(Data in this exercise begins)
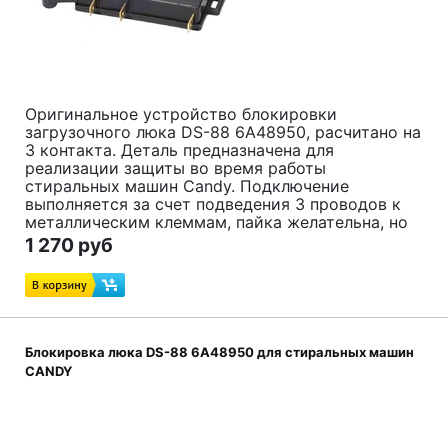
Оригинальное устройство блокировки
загрузочного люка DS-88 6А48950, расчитано на
3 контакта. Деталь предназначена для
реализации защиты во время работы
стиральных машин
Candy. Подключение
выполняется за счет подведения 3 проводов к
металлическим клеммам, пайка желательна, но
не обязательна: может быть достаточно лишь
1 270 руб
выполнить плотную скрутку, после чего
использовать термоусадку.
Код товара:
90452814
Блокировка люка DS-88 6А48950 для стиральных машин
CANDY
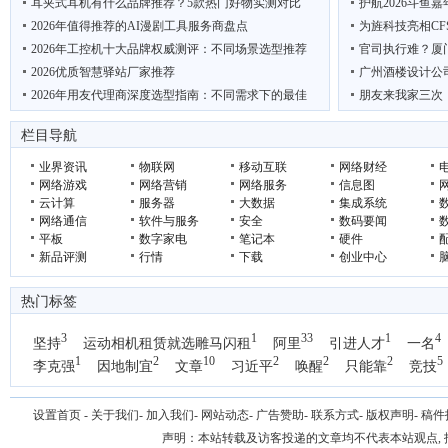
耳夹式耳机有什么品牌推荐？5款热门好物实测对比
护航2026斗鱼
2026年值得推荐的AI漫剧工具服务商盘点
为旌科技亮相CF
2026年工控机十大品牌权威测评：不同场景选型推荐
官司执行难？厦
2026优质智慧驿站厂家推荐
广州酒楼设计公
2026年用友代理商深度选型指南：不同需求下的最佳
朋友来我家三次
热门耳夹式耳机测评：8款高性价比主流机型，总有
低碳先锋 绿动未
栏目导航
业界资讯
物联网
移动互联
网络财经
网络游戏
网络营销
网络服务
信息图
云计算
服务器
大数据
集成系统
网络通信
软件与服务
安全
数码要闻
平板
数字家电
笔记本
硬件
新品评测
行情
下载
创业中心
热门标签
3
1
33
1
4
坚持
运动相机租赁就选雕马闪租
阿里
引进人才
一名
1
2
10
2
2
2
5
李克强
因地制宜
文章
习近平
唤醒
只能靠
竞技
设置首页
-
关于我们
-
加入我们
-
网站动态
-
广告赞助
-
联系方式
-
版权声明
-
稿件
声明：本站转载及访客投递的文章均不代表本站观点,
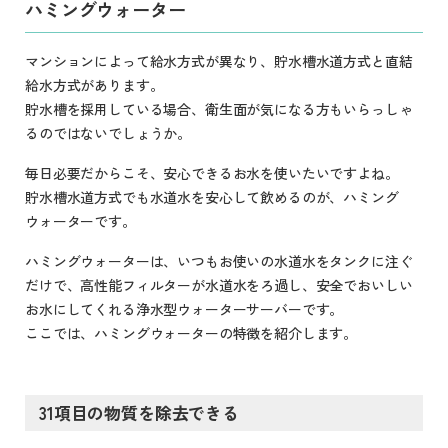
ハミングウォーター
マンションによって給水方式が異なり、貯水槽水道方式と直結
給水方式があります。
貯水槽を採用している場合、衛生面が気になる方もいらっしゃ
るのではないでしょうか。
毎日必要だからこそ、安心できるお水を使いたいですよね。
貯水槽水道方式でも水道水を安心して飲めるのが、ハミング
ウォーターです。
ハミングウォーターは、いつもお使いの水道水をタンクに注ぐ
だけで、高性能フィルターが水道水をろ過し、安全でおいしい
お水にしてくれる浄水型ウォーターサーバーです。
ここでは、ハミングウォーターの特徴を紹介します。
31項目の物質を除去できる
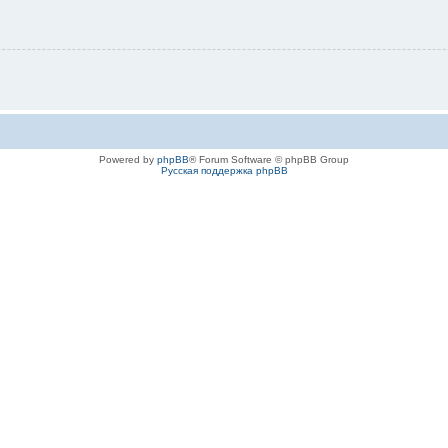
Powered by
phpBB
® Forum Software © phpBB Group
Русская поддержка phpBB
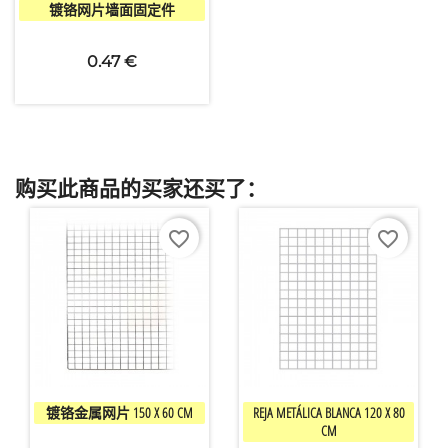

快速查看
镀铬网片墙面固定件
0.47 €
购买此商品的买家还买了：
favorite_border
favorite_border


快速查看
快速查看
镀铬金属网片 150 X 60 CM
REJA METÁLICA BLANCA 120 X 80
CM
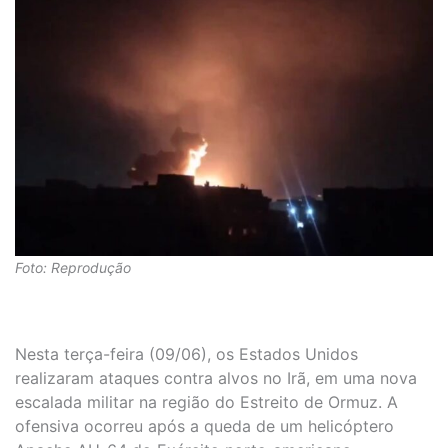
Foto: Reprodução
Nesta terça-feira (09/06), os Estados Unidos
realizaram ataques contra alvos no Irã, em uma nova
escalada militar na região do Estreito de Ormuz. A
ofensiva ocorreu após a queda de um helicóptero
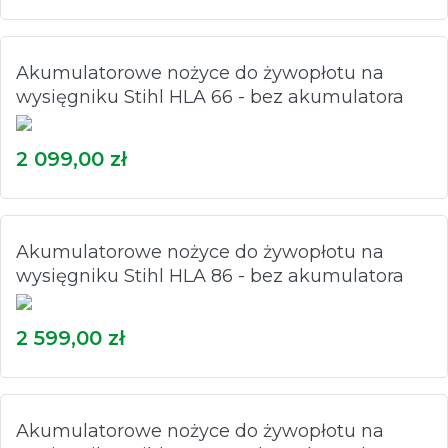
Akumulatorowe nożyce do żywopłotu na
wysięgniku Stihl HLA 66 - bez akumulatora
2 099,00 zł
Akumulatorowe nożyce do żywopłotu na
wysięgniku Stihl HLA 86 - bez akumulatora
2 599,00 zł
Akumulatorowe nożyce do żywopłotu na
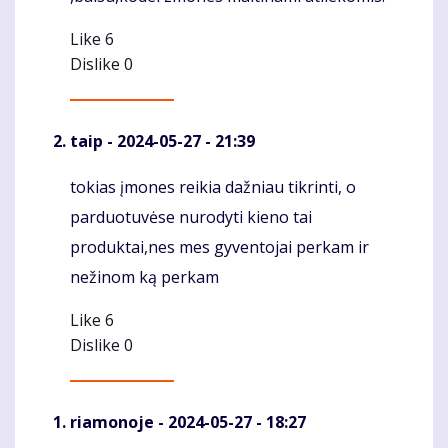
Like
6
Dislike
0
taip
- 2024-05-27 - 21:39
tokias įmones reikia dažniau tikrinti, o
Komentaras
parduotuvėse nurodyti kieno tai
produktai,nes mes gyventojai perkam ir
nežinom ką perkam
Like
6
Dislike
0
riamonoje
- 2024-05-27 - 18:27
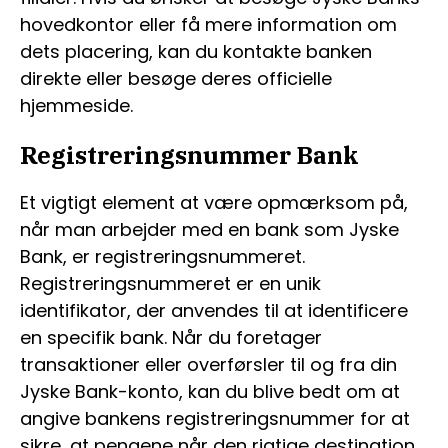
hovedkontor eller få mere information om
dets placering, kan du kontakte banken
direkte eller besøge deres officielle
hjemmeside.
Registreringsnummer Bank
Et vigtigt element at være opmærksom på,
når man arbejder med en bank som Jyske
Bank, er registreringsnummeret.
Registreringsnummeret er en unik
identifikator, der anvendes til at identificere
en specifik bank. Når du foretager
transaktioner eller overførsler til og fra din
Jyske Bank-konto, kan du blive bedt om at
angive bankens registreringsnummer for at
sikre, at pengene når den rigtige destination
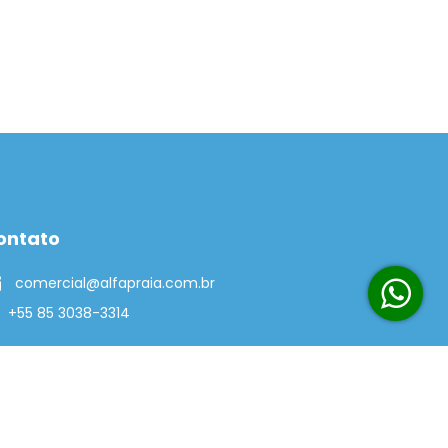
ontato
comercial@alfapraia.com.br
+55 85 3038-3314
Contato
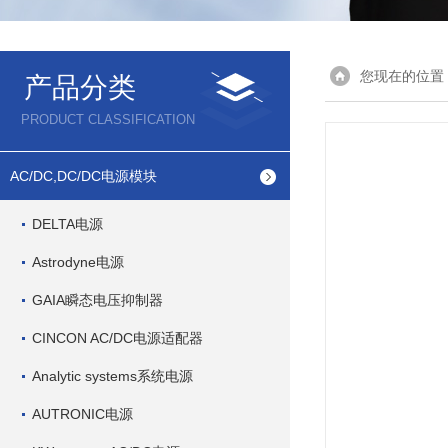
您现在的位置
产品分类
PRODUCT CLASSIFICATION
AC/DC,DC/DC电源模块
DELTA电源
Astrodyne电源
GAIA瞬态电压抑制器
CINCON AC/DC电源适配器
Analytic systems系统电源
AUTRONIC电源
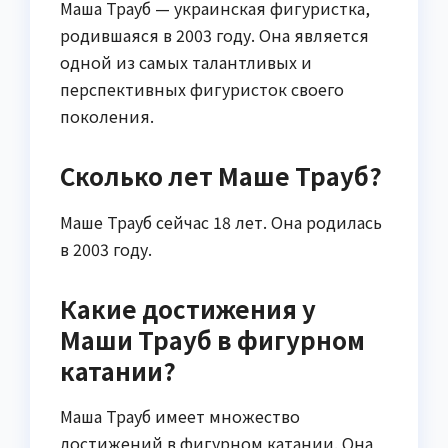
Маша Трауб — украинская фигуристка,
родившаяся в 2003 году. Она является
одной из самых талантливых и
перспективных фигуристок своего
поколения.
Сколько лет Маше Трауб?
Маше Трауб сейчас 18 лет. Она родилась
в 2003 году.
Какие достижения у
Маши Трауб в фигурном
катании?
Маша Трауб имеет множество
достижений в фигурном катании. Она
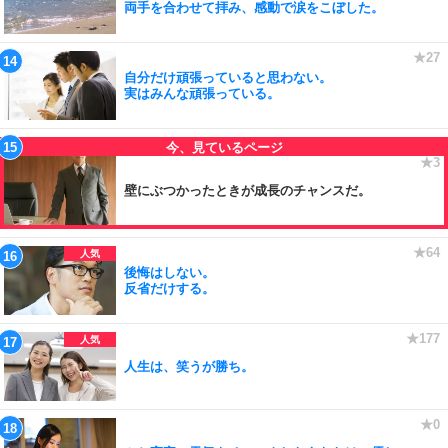
両手を合わせて拝み、感動で涙をこぼした。
自分だけ頑張っていると思わない。
実はみんな頑張っている。
壁にぶつかったときが成長のチャンスだ。
後悔はしない。
反省だけする。
人生は、笑うが勝ち。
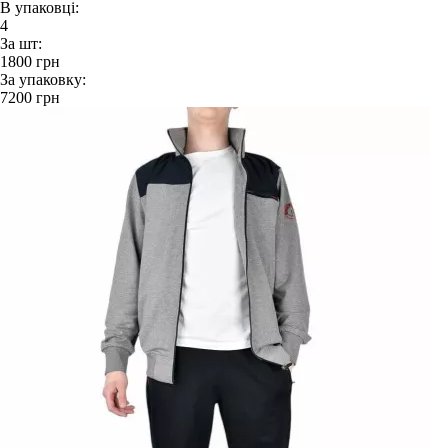
В упаковці:
4
За шт:
1800
грн
За упаковку:
7200
грн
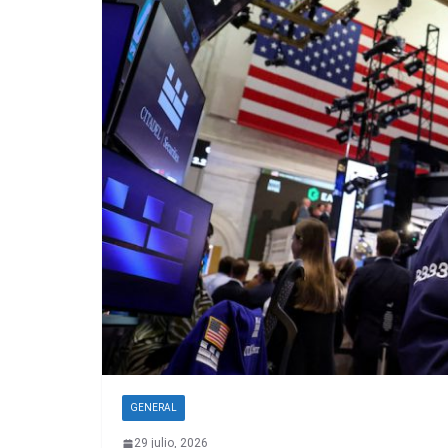
GENERAL
29 julio, 2026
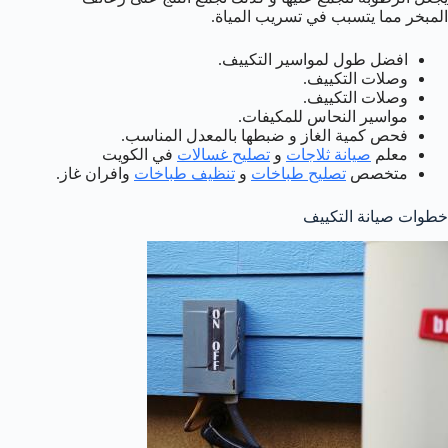
المبخر مما يتسبب في تسريب المياة.
افضل طول لمواسير التكييف.
وصلات التكييف.
وصلات التكييف.
مواسير النحاس للمكيفات.
فحص كمية الغاز و ضبطها بالمعدل المناسب.
معلم
صيانة ثلاجات
و
تصليح غسالات
في الكويت
متخصص
تصليح طباخات
و
تنظيف طباخات
وافران غاز.
خطوات صيانة التكييف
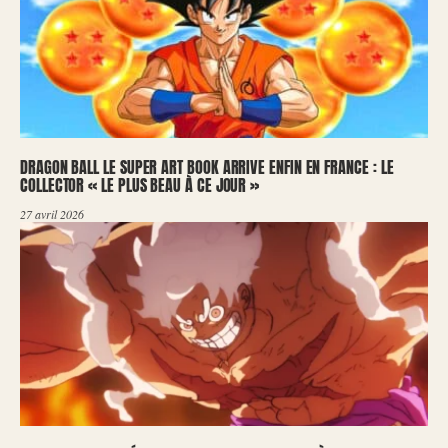
DRAGON BALL LE SUPER ART BOOK ARRIVE ENFIN EN FRANCE : LE
COLLECTOR « LE PLUS BEAU À CE JOUR »
27 avril 2026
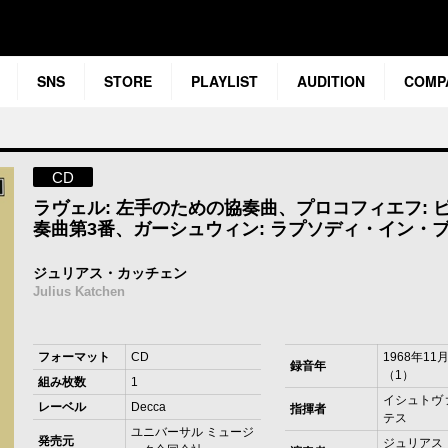
SNS
STORE
PLAYLIST
AUDITION
COMP
CD
ラヴェル: 左手のための協奏曲、プロコフィエフ: 
奏曲第3番、ガーシュウィン: ラプソディ・イン・
ジュリアス・カッチェン
Julius Katchen
フォーマット
CD
1968年11月
録音年
（1）
組み枚数
1
イシュトヴ
レーベル
Decca
指揮者
テス
ユニバーサル ミュージ
発売元
ジュリアス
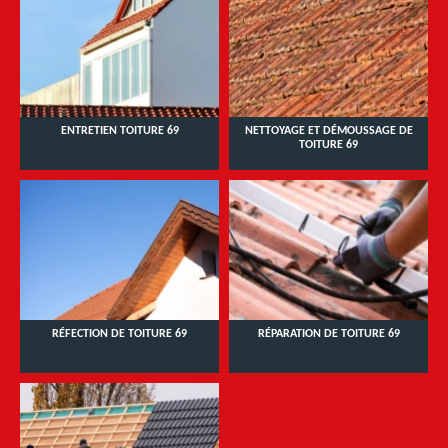
ENTRETIEN TOITURE 69
NETTOYAGE ET DÉMOUSSAGE DE
TOITURE 69
RÉFECTION DE TOITURE 69
RÉPARATION DE TOITURE 69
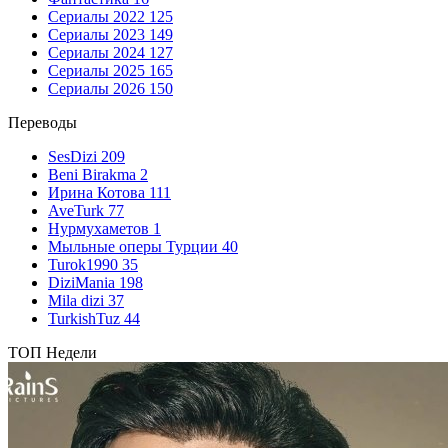
Сериалы 2022
125
Сериалы 2023
149
Сериалы 2024
127
Сериалы 2025
165
Сериалы 2026
150
Переводы
SesDizi
209
Beni Birakma
2
Ирина Котова
111
AveTurk
77
Нурмухаметов
1
Мыльные оперы Турции
40
Turok1990
35
DiziMania
198
Mila dizi
37
TurkishTuz
44
ТОП Недели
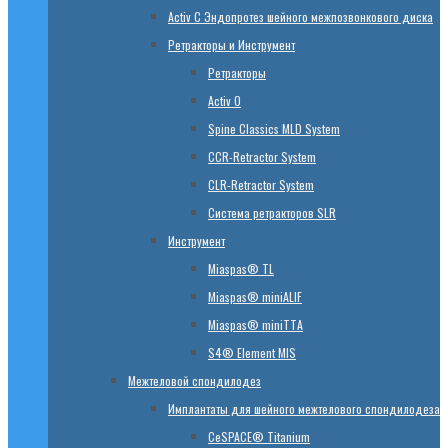
Activ C Эндопротез шейного межпозвонкового диска
Ретракторы и Инструмент
Ретракторы
Activ O
Spine Classics MLD System
CСR-Retractor System
CLR-Retractor System
Система ретракторов SLR
Инструмент
Miaspas® TL
Miaspas® miniALIF
Miaspas® miniTTA
S4® Element MIS
Межтеловой спондилодез
Имплантаты для шейного межтелового спондилодеза
CeSPACE® Titanium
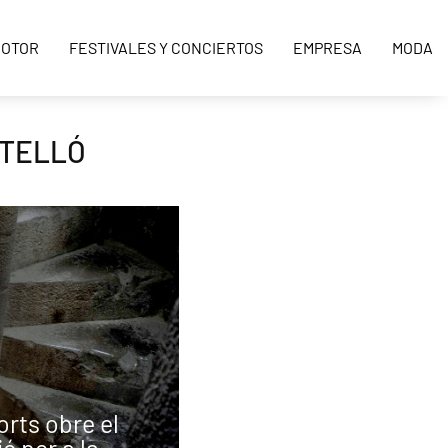
OTOR
FESTIVALES Y CONCIERTOS
EMPRESA
MODA
STELLÓ
orts obre el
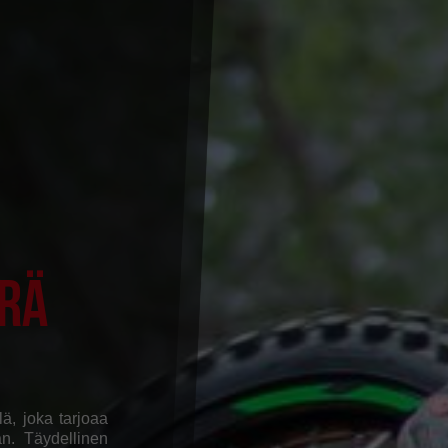
rä
lä, joka tarjoaa
n. Täydellinen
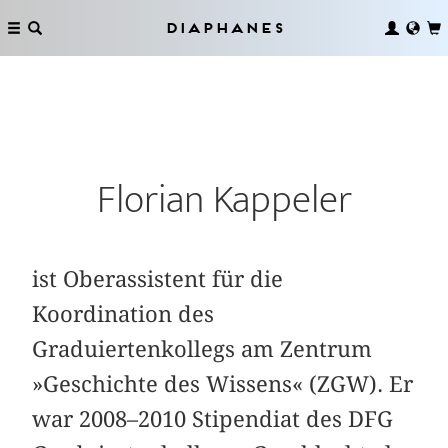
Diaphanes
Florian Kappeler
ist Oberassistent für die
Koordination des
Graduiertenkollegs am Zentrum
»Geschichte des Wissens« (ZGW). Er
war 2008–2010 Stipendiat des DFG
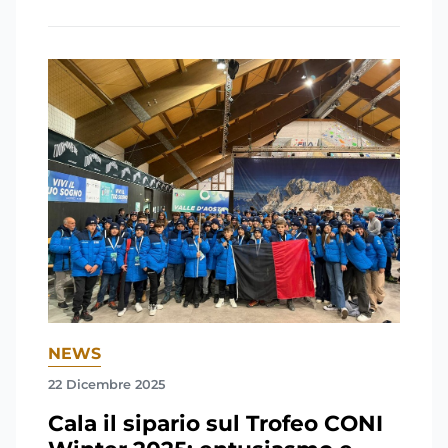
NEWS
22 Dicembre 2025
Cala il sipario sul Trofeo CONI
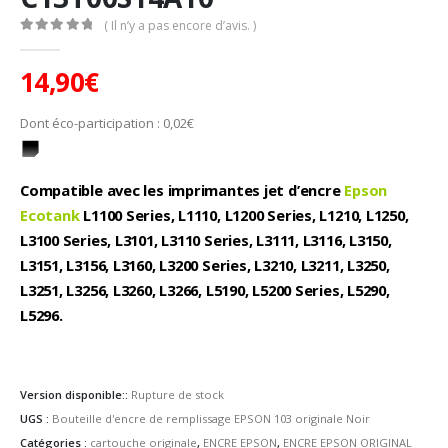
( Il n’y a pas encore d’avis. )
0
Sur 5
14,90
€
Dont éco-participation :
0,02
€
Compatible avec les imprimantes jet d’encre
Epson
Ecotank
L1100 Series, L1110, L1200 Series, L1210, L1250,
L3100 Series, L3101, L3110 Series, L3111, L3116, L3150,
L3151, L3156, L3160, L3200 Series, L3210, L3211, L3250,
L3251, L3256, L3260, L3266, L5190, L5200 Series, L5290,
L5296.
Version disponible::
Rupture de stock
UGS :
Bouteille d'encre de remplissage EPSON 103 originale Noir
Catégories :
cartouche originale
,
ENCRE EPSON
,
ENCRE EPSON ORIGINAL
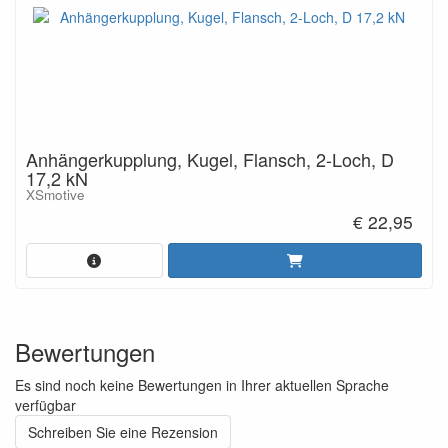
Anhängerkupplung, Kugel, Flansch, 2-Loch, D
17,2 kN
XSmotive
€ 22,95
Bewertungen
Es sind noch keine Bewertungen in Ihrer aktuellen Sprache
verfügbar
Schreiben Sie eine Rezension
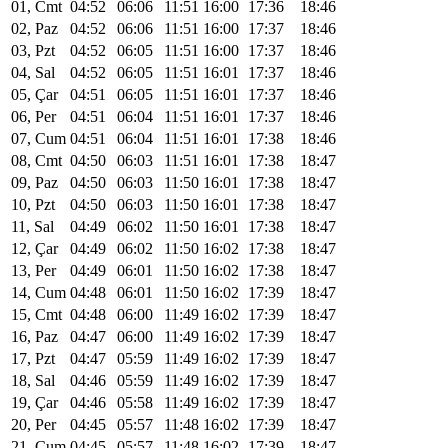
01, Cmt
04:52
06:06
11:51
16:00
17:36
18:46
02, Paz
04:52
06:06
11:51
16:00
17:37
18:46
03, Pzt
04:52
06:05
11:51
16:00
17:37
18:46
04, Sal
04:52
06:05
11:51
16:01
17:37
18:46
05, Çar
04:51
06:05
11:51
16:01
17:37
18:46
06, Per
04:51
06:04
11:51
16:01
17:37
18:46
07, Cum
04:51
06:04
11:51
16:01
17:38
18:46
08, Cmt
04:50
06:03
11:51
16:01
17:38
18:47
09, Paz
04:50
06:03
11:50
16:01
17:38
18:47
10, Pzt
04:50
06:03
11:50
16:01
17:38
18:47
11, Sal
04:49
06:02
11:50
16:01
17:38
18:47
12, Çar
04:49
06:02
11:50
16:02
17:38
18:47
13, Per
04:49
06:01
11:50
16:02
17:38
18:47
14, Cum
04:48
06:01
11:50
16:02
17:39
18:47
15, Cmt
04:48
06:00
11:49
16:02
17:39
18:47
16, Paz
04:47
06:00
11:49
16:02
17:39
18:47
17, Pzt
04:47
05:59
11:49
16:02
17:39
18:47
18, Sal
04:46
05:59
11:49
16:02
17:39
18:47
19, Çar
04:46
05:58
11:49
16:02
17:39
18:47
20, Per
04:45
05:57
11:48
16:02
17:39
18:47
21, Cum
04:45
05:57
11:48
16:02
17:39
18:47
(Data in this exercise ends)
*Task goal:* Return the stretch of data that begins with the line showing "Registreringsnummeret er en unik" and goes on through the line showing "実はみんな頑張っている。", exactly, with pictures removed.

*Solution to the exercise:*
Registreringsnummeret er en unik
identifikator, der anvendes til at identificere
en specifik bank. Når du foretager
transaktioner eller overførsler til og fra din
Jyske Bank-konto, kan du blive bedt om at
angive bankens registreringsnummer for at
sikre, at pengene når den rigtige destination
ontato
comercial@alfapraia.com.br
+55 85 3038-3314
Contato
您现在的位置
产品分类
PRODUCT CLASSIFICATION
AC/DC,DC/DC电源模块
DELTA电源
Astrodyne电源
GAIA瞬态电压抑制器
CINCON AC/DC电源适配器
Analytic systems系统电源
AUTRONIC电源
Маша Трауб — украинская фигуристка,
родившаяся в 2003 году. Она является
одной из самых талантливых и
перспективных фигуристок своего
поколения.
Сколько лет Маше Трауб?
Маше Трауб сейчас 18 лет. Она родилась
в 2003 году.
Какие достижения у
Маши Трауб в фигурном
катании?
Маша Трауб имеет множество
достижений в фигурном катании. Она
両手を合わせて拝み、感動で涙をこぼした。
自分だけ頑張っていると思わない。
実はみんな頑張っている。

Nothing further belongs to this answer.